I think so, because even the county now is working with us. They know that the need -- not any one program can address the whole need. There's a large population of residents that are uninsured. The county takes care of what is defined as an indigent population, but that leaves a big population of working poor citizens or undocumented people who are not necessarily receiving the services right now. That's the target that we are hoping to reach, to provide not necessarily better healthcare but healthcare that everybody needs and everybody deserves regardless of their economic or residential status here. We're looking at people who are making an honest living and can't have health insurance, whose children are not receiving healthcare, whose children can't receive dental care.
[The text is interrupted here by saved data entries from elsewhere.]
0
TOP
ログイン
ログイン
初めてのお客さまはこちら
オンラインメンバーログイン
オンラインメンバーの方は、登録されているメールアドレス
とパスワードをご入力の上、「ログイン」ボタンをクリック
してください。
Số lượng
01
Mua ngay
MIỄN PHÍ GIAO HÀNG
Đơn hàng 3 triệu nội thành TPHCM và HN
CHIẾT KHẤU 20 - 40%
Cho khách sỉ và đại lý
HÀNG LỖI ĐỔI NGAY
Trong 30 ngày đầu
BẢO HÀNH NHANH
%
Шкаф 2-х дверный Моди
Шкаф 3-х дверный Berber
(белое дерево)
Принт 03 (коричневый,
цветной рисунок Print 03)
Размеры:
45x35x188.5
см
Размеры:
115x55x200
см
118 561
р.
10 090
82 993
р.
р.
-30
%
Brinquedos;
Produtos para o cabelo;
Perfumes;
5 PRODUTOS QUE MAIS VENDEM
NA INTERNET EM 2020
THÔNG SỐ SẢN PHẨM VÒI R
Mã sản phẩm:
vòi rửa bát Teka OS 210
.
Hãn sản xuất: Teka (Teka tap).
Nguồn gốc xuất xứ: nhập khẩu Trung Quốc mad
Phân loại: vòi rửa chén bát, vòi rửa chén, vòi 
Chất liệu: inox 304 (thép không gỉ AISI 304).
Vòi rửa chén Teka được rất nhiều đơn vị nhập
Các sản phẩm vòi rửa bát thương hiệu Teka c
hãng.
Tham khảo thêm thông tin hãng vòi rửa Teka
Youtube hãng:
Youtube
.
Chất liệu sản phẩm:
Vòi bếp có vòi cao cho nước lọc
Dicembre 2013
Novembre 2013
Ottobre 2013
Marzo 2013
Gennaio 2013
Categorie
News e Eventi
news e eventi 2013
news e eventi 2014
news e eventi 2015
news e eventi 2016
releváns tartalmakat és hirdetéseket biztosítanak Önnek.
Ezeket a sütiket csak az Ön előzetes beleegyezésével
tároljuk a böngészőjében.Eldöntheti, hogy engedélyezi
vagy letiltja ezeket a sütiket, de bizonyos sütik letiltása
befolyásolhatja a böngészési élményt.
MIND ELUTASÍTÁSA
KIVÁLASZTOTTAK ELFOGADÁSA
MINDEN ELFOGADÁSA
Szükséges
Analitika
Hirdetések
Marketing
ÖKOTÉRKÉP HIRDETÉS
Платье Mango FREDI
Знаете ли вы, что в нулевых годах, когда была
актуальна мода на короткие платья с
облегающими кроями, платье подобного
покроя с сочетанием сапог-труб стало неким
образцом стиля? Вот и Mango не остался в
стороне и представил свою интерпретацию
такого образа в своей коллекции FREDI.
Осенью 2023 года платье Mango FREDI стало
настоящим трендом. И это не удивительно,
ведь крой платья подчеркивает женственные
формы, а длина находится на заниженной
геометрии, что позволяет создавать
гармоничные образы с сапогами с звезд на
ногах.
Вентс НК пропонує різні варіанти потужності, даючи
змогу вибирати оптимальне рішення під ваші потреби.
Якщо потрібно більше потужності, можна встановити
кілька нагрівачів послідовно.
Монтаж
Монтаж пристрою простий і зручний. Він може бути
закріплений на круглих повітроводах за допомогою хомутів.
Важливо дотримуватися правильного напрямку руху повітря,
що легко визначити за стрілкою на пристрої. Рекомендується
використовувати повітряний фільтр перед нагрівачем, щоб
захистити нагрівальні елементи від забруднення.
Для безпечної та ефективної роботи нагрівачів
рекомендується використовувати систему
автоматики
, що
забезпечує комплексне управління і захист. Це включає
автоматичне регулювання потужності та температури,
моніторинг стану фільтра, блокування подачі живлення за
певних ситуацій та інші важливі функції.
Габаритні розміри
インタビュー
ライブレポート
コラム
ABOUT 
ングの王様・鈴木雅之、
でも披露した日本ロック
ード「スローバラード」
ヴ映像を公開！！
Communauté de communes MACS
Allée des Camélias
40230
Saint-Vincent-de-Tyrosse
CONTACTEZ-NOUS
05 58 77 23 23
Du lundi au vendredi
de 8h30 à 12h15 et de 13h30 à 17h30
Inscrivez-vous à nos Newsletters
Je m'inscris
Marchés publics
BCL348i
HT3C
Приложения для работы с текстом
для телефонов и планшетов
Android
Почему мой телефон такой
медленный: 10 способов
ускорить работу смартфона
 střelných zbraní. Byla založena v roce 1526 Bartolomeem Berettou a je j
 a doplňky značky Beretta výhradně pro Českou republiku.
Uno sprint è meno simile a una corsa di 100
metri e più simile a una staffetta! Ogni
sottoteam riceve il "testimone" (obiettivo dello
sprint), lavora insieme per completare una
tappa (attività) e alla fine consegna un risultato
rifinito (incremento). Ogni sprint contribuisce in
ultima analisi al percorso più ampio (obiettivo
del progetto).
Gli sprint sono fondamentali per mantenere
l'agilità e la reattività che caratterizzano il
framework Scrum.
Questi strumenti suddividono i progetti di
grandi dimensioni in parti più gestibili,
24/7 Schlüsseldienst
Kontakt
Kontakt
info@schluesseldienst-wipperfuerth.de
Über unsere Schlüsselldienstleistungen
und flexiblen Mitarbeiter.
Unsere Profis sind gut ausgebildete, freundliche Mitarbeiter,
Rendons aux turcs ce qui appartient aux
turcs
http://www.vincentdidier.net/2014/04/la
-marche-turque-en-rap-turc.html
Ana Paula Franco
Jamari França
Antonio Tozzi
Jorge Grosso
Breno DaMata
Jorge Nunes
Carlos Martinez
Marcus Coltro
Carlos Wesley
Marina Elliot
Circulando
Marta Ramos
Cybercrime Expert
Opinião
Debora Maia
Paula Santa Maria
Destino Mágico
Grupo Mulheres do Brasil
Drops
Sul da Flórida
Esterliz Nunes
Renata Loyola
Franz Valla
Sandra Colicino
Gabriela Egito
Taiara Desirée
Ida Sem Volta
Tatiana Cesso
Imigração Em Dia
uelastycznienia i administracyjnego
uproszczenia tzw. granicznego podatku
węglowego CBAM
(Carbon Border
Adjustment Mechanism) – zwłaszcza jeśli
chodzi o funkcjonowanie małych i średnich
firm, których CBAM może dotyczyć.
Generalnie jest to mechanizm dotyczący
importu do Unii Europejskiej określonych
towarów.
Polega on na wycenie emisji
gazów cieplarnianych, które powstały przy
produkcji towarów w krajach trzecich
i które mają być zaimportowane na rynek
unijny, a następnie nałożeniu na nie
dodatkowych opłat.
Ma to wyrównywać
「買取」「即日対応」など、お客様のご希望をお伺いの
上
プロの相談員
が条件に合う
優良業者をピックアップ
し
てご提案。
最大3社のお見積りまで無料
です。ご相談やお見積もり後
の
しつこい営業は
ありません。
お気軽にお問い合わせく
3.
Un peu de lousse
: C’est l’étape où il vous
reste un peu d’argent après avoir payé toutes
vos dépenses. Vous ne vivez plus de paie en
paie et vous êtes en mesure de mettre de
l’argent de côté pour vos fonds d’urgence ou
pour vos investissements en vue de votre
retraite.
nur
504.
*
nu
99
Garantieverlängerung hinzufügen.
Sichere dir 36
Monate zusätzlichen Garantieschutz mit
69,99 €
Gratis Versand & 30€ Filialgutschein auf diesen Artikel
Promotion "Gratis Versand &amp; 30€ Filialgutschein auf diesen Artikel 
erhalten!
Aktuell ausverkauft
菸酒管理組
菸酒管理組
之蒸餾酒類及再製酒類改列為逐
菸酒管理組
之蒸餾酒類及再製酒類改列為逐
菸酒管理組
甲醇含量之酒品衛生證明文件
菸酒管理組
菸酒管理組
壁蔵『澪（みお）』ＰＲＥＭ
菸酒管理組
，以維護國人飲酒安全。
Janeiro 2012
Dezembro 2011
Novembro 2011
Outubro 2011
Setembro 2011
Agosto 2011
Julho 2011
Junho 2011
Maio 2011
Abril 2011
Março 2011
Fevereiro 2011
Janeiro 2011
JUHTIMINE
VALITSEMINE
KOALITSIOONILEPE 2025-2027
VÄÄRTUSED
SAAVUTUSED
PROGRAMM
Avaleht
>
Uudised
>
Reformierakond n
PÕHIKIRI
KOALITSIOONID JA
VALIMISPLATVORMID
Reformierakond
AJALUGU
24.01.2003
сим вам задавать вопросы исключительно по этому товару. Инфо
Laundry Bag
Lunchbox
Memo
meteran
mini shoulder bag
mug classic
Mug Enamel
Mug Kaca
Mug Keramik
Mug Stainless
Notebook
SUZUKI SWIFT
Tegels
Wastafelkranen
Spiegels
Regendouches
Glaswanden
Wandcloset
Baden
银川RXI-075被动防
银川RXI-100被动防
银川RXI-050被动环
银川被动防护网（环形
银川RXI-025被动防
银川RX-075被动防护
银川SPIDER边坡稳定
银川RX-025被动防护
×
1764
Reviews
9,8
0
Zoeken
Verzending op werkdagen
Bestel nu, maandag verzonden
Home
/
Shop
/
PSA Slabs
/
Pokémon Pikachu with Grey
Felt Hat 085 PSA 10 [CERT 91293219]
So we have children going to school with toothaches that can't concentrate on their education. Another thing we've done is adopted two elementary schools here: Edward Campbell and Cesar Chavez here in South Sacramento. We have programs that we formed in the school. We're working with families in the school, we just started a La frotico? Which most people will ask what does that have to do with substance abuse or healthcare? I think what it does is create a forum for people to get together and to trust what we're doing, where we become a main ingredient in the education system, where we can come to your school, we can come to your community or come to your house and provide health education services. We want to be that entity, that if you need resources you can call us and hopefully we can help you find those resources, whether it's healthcare or housing or even employment training. We hope to be able to have contacts with those people so that we can have referrals, and so we want to want work with the churches, we want to work with the schools and be an active member of the community.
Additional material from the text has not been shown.